Colombian-American soprano Stephanie Lamprea is an architect of new sounds and expressions as a performer, recitalist, curator and improviser, specializing in contemporary-classical repertoire.
Trained as an operatic coloratura, Stephanie uses her voice as a mechanism of avant-garde performance art, creating “maniacal shifts of vocal production and character… like an icepick through the skull” (composer Jason Eckardt). Her work has been described as “mercurial” by I Care If You Listen, "dynamic" by critic Steve Smith (Night After Night), and that she “sings so expressively and slowly with ever louder and higher-pitched voice, that the inclined listener [has] shivers down their back and tension flows into the last row." (Halberstadt.de) She has received awards from the Concert Artist Guild, St. Botolph Club Foundation, the John Cage Orgel Stiftung in Halberstadt, Germany, and the Puffin Foundation. Stephanie was a featured TEDx Speaker
for TEDxWaltham: Going Places.
Stephanie devours mammoth works of virtuosity and extended techniques with ease and creative insight, singing with an entire spectrum of vocal colors (including operatic style, straight tone, sputters and throat noises) and performing in the classical, jazz, avant-garde and interdisciplinary fields.
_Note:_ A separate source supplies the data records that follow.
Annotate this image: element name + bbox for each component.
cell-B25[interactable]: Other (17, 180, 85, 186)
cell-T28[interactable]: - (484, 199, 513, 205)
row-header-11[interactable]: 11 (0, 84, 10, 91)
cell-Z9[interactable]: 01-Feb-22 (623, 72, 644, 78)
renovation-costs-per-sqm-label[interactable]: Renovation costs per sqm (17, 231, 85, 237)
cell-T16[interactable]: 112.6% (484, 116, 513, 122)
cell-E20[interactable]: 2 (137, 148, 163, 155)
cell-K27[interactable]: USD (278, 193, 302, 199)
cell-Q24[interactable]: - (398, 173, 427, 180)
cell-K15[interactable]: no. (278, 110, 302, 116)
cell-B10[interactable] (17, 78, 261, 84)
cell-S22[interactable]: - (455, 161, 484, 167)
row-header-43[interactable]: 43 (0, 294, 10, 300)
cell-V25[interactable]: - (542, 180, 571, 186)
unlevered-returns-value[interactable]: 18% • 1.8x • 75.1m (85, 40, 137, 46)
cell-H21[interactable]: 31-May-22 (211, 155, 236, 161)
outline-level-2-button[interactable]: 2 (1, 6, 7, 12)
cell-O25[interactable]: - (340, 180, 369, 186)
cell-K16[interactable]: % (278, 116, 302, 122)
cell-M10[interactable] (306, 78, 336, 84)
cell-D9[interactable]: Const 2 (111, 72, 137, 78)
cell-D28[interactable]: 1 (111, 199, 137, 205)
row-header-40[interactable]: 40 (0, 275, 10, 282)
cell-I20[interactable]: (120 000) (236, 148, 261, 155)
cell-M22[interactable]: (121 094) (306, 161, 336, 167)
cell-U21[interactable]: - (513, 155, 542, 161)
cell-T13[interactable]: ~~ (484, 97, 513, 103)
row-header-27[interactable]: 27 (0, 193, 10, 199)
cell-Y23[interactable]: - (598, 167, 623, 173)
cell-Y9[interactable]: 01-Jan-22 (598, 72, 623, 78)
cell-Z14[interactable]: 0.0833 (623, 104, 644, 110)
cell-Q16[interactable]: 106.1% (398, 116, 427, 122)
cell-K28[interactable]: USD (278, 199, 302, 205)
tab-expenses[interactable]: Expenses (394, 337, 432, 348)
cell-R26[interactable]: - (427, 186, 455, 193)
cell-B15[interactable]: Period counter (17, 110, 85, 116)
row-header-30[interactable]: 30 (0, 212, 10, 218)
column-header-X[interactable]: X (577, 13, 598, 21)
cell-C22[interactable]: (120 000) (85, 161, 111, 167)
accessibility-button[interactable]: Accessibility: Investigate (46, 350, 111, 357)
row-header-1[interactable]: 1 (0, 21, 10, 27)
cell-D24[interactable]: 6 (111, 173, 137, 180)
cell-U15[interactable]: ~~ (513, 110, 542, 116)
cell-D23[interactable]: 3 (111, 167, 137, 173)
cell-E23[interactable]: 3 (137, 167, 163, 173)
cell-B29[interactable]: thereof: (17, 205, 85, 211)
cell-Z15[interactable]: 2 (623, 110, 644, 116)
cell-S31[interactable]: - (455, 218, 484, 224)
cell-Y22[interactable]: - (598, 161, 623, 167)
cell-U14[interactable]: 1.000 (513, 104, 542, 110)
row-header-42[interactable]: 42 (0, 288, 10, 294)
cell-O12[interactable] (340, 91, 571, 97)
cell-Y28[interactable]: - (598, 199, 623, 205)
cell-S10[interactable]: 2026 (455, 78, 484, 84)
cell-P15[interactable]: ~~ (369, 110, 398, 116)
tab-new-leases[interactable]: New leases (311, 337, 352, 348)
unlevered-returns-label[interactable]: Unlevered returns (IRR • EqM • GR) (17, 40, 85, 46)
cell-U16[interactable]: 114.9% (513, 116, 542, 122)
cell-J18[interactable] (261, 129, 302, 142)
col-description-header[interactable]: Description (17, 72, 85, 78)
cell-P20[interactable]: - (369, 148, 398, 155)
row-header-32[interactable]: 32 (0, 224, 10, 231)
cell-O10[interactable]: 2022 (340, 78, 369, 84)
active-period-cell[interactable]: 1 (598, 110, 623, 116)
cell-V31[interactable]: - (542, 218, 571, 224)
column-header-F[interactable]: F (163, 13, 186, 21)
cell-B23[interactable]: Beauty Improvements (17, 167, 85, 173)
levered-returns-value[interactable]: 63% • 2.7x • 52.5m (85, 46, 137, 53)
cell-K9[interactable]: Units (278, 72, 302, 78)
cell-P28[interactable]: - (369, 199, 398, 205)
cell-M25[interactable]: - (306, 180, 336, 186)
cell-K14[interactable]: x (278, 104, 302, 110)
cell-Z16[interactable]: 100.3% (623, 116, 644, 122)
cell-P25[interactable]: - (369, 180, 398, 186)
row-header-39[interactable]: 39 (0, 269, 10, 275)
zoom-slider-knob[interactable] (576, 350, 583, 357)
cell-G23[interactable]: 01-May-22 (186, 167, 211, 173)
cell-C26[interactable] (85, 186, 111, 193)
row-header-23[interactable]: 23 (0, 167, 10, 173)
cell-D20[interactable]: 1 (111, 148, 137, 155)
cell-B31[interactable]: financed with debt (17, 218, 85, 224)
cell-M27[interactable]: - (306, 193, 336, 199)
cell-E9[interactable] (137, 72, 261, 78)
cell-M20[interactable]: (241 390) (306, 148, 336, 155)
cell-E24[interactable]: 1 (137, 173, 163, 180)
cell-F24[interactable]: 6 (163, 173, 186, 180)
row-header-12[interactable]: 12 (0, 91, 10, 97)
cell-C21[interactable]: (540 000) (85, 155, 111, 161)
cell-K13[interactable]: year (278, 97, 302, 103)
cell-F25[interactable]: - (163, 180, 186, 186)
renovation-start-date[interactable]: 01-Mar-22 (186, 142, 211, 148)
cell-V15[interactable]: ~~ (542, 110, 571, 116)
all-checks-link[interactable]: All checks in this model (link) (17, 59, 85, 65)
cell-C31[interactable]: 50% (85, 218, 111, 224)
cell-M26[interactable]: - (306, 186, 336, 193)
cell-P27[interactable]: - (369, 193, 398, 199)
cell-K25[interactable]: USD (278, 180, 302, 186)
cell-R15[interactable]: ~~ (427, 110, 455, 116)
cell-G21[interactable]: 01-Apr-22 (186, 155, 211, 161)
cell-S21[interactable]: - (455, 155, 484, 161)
She has performed as a soloist at Roulette Intermedium, Constellation Chicago, National Sawdust, Shapeshifter Lab, Miller Theater at Columbia University, the Slipper Room, Park Avenue Armory, Museum of Fine Arts (Boston), and the Re:Sound Festival in Cleveland, Ohio. She has worked with Wavefield Ensemble, Ekmeles, So Percussion, Talujon, Guerrilla Opera, Boston Art Song Society, and the Original Gravity Concert Series. Stephanie is pursuing a Doctor of Performing Arts degree at the Royal Conservatoire of Scotland, under the supervision of composer and zoo-musicologist Dr. Emily Doolittle, and co-supervised by Dr. Laura Gonzalez and Jean Sangster.